Zeus! She might already be … his blood ran cold.
Her hand on the side of his face startled him. “Henry. Are you all right? Where did you go?”
To hell, that’s where. How could he touch her now, make good on his promise to teach her all he knew of making love? If he did, she’d grow large with his child, and if that happened, well, the odds were against her.
Henry leaped from the bed, shaking his head. “There was a flaw in the plan. I didn’t see it. But I do now, gaping like a crater in the earth.”
“Henry, your logic is leaping away from me again. Do slow down or take me with you.”
“I married you to take care of my current children. If you become pregnant and die, they’ll be left alone again.” He’d be left alone again.
“Henry, that’s—”
“I know I said the bedroom was to be a benefit of our union. I depended on it as a major selling point of my proposal. But now I see it will never do.”

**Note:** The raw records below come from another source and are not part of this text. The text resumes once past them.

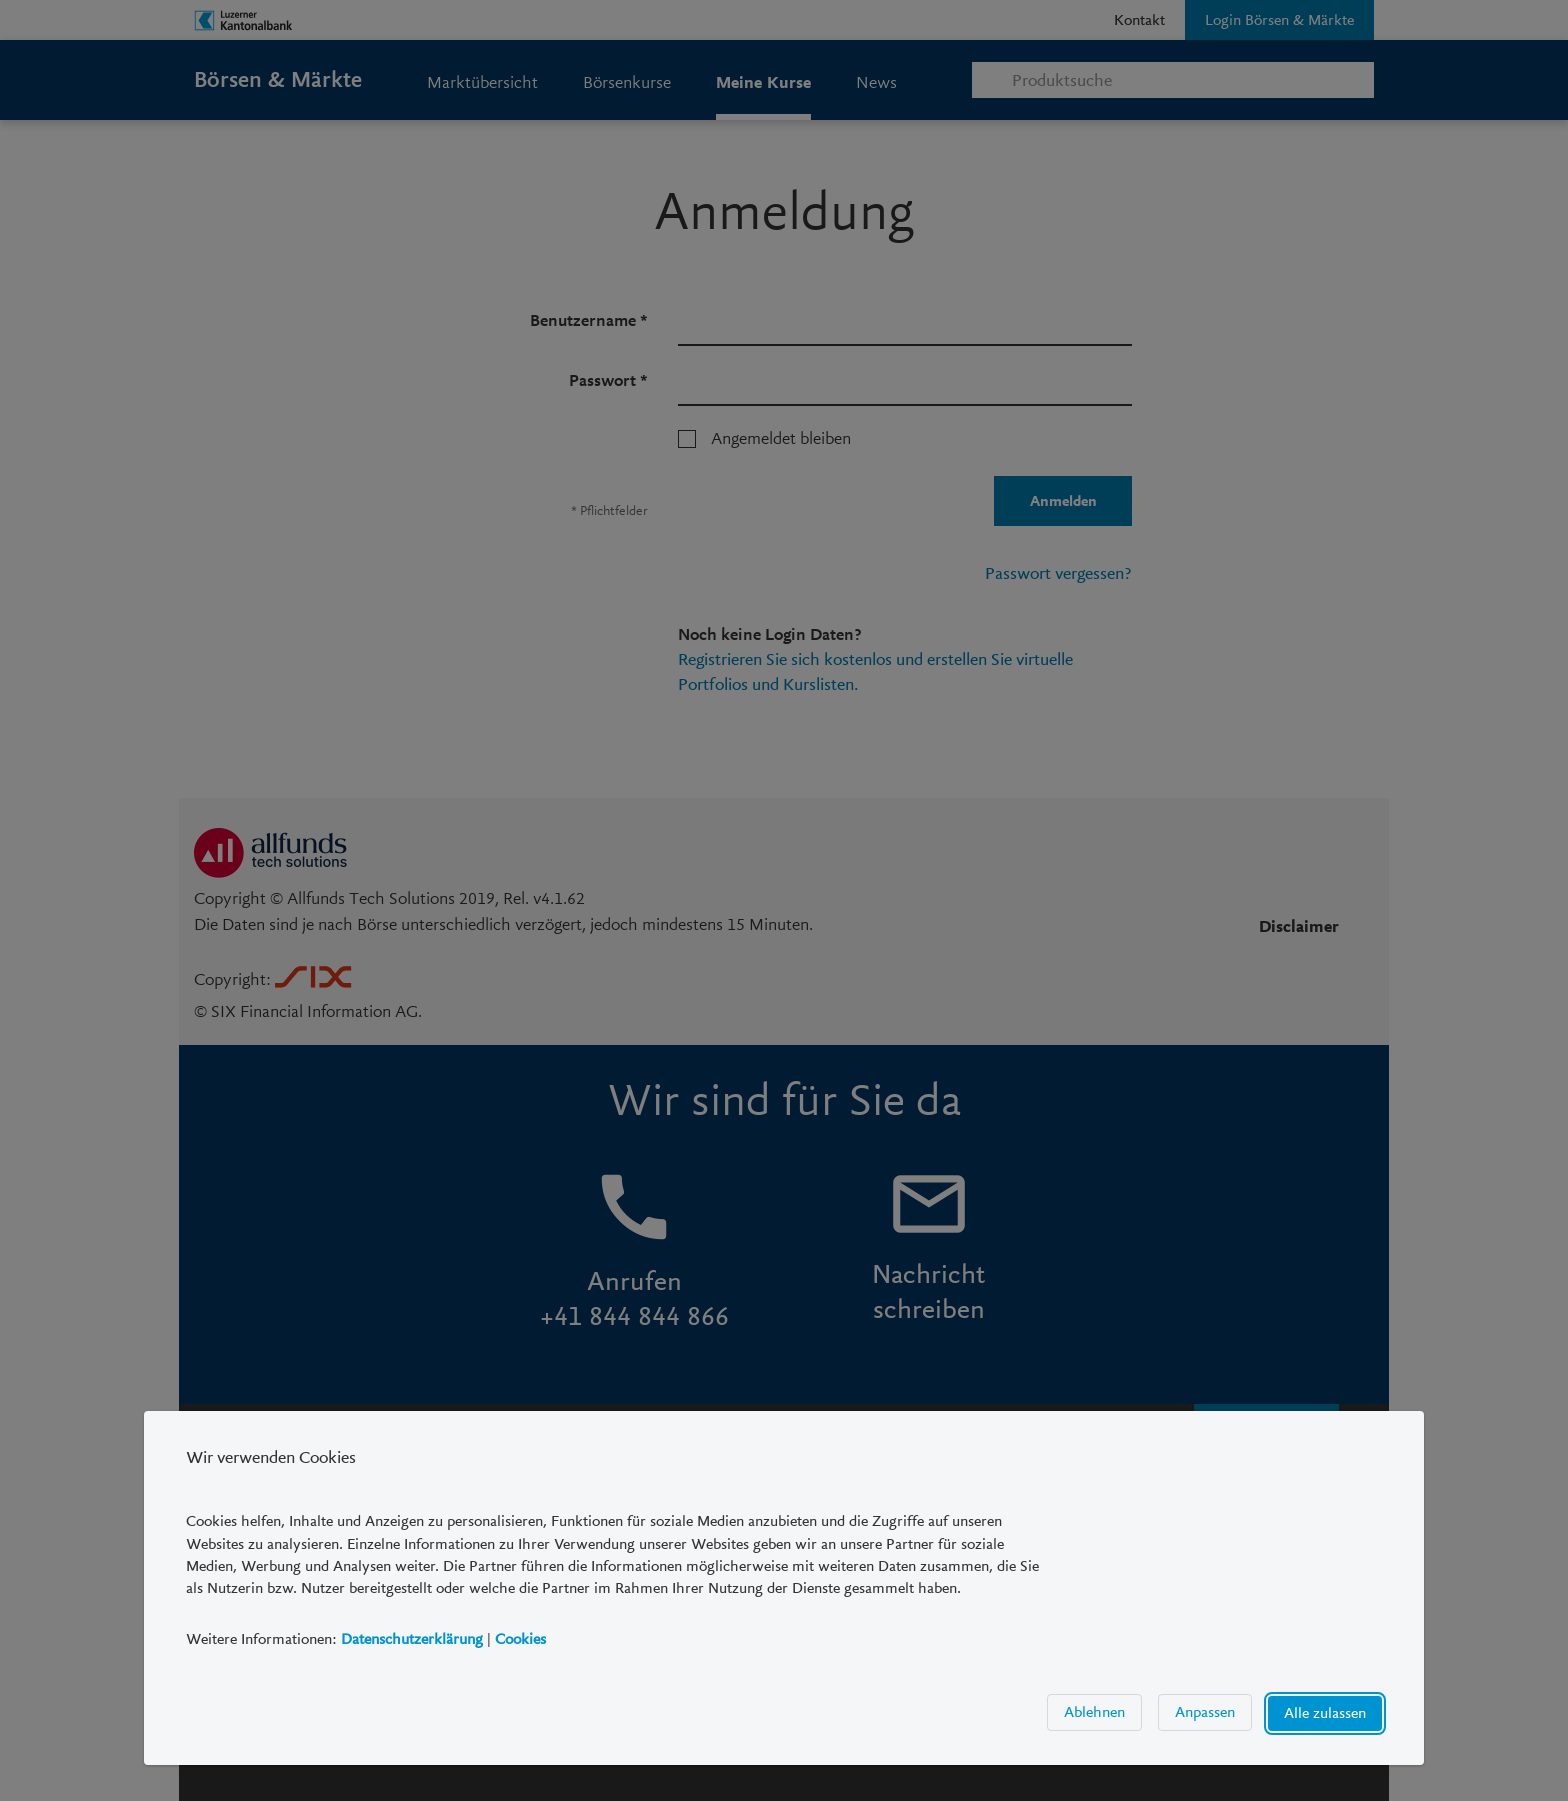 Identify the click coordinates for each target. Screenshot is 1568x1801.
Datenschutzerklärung (412, 1639)
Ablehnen (1094, 1712)
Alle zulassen (1325, 1713)
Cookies (520, 1639)
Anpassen (1205, 1712) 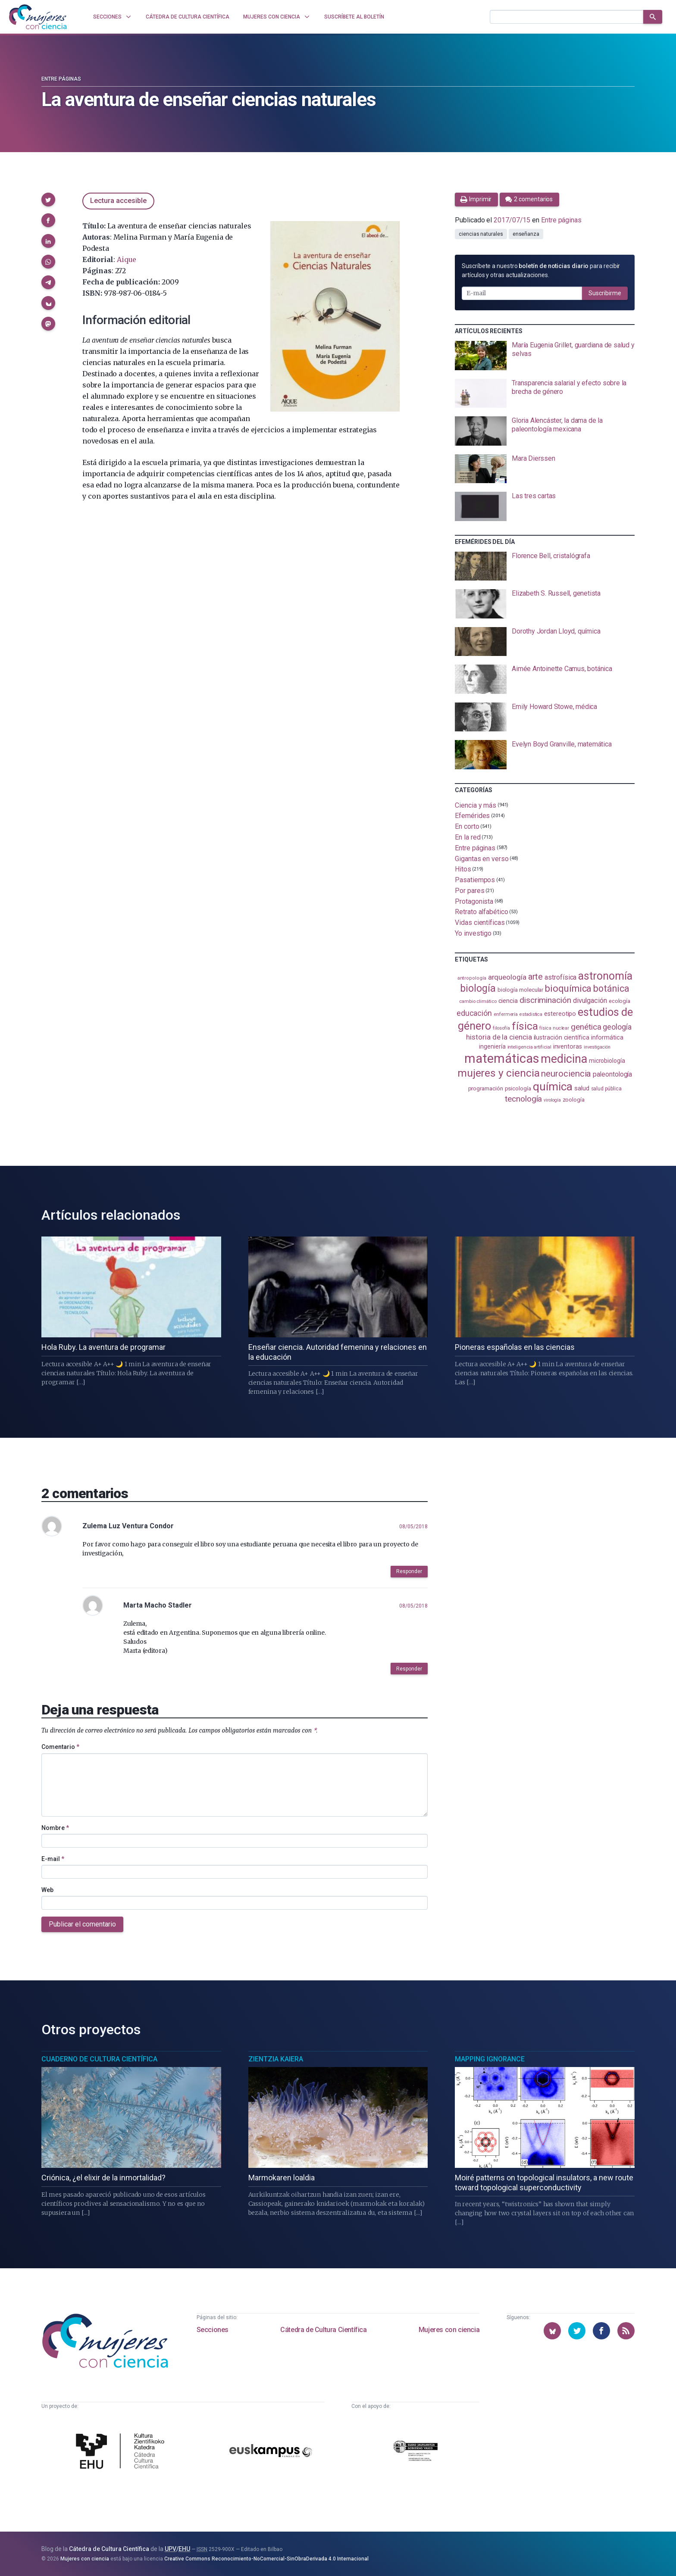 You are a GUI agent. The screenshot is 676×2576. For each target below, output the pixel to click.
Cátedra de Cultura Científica (323, 2330)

“What are you saying? That after two days of marriage you’re leaving my bed for good?”
“I’m sorry, Sarah. I’ll still do as you asked in all other ways—spend time with the children—but … we can’t.”

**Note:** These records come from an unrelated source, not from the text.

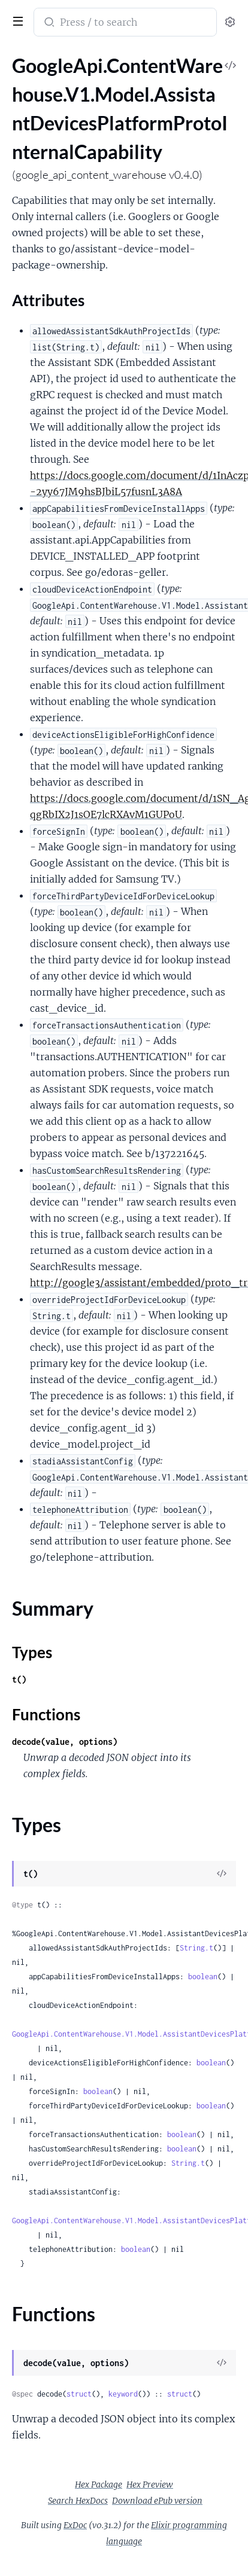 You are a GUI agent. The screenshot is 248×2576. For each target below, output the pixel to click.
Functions (46, 1714)
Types (32, 1652)
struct (79, 2393)
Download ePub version (157, 2500)
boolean (202, 1976)
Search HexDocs (78, 2500)
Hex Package (98, 2484)
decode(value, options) (64, 1741)
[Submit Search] (48, 23)
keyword (123, 2393)
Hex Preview (149, 2484)
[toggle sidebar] (15, 19)
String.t (196, 1947)
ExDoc (75, 2525)
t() (19, 1679) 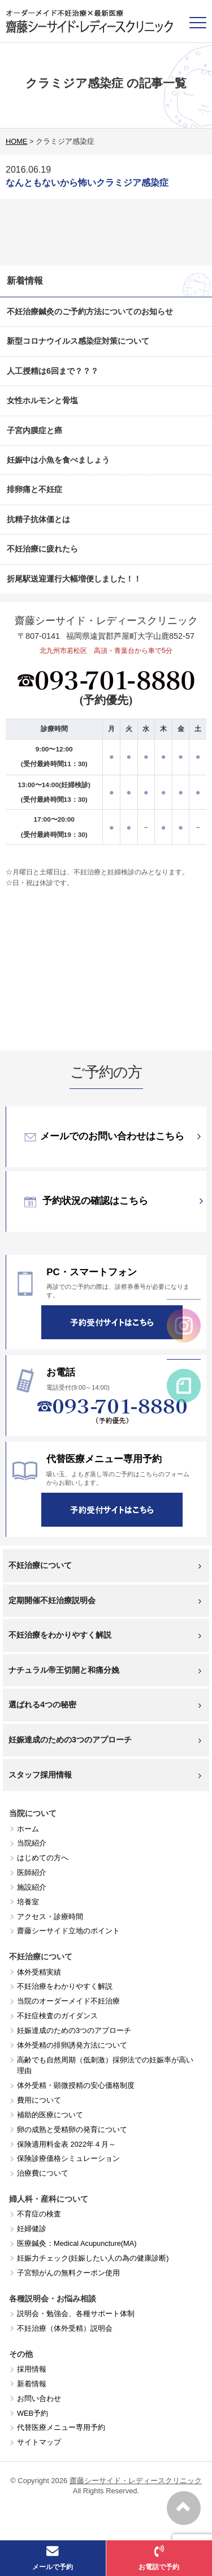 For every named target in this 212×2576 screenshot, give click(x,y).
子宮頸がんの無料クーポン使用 (68, 2273)
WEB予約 (32, 2413)
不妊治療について (104, 1565)
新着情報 (31, 2384)
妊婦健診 (31, 2228)
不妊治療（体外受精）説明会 (65, 2328)
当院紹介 (31, 1843)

He turned from her bewildered eyes and left.
She’d understand, surely. She had to. But what did it matter if she didn’t? What did it matter if she hated him for this? He didn’t need her to love him or even like him to take good care of his children. He just needed her alive. And if that meant living in a state of constant, unsated desire from the mental image of Sarah reading naked in his bed, so be it. As she said, he had mastered control long ago. If anyone could keep celibate for the few weeks despite constant temptation, he could.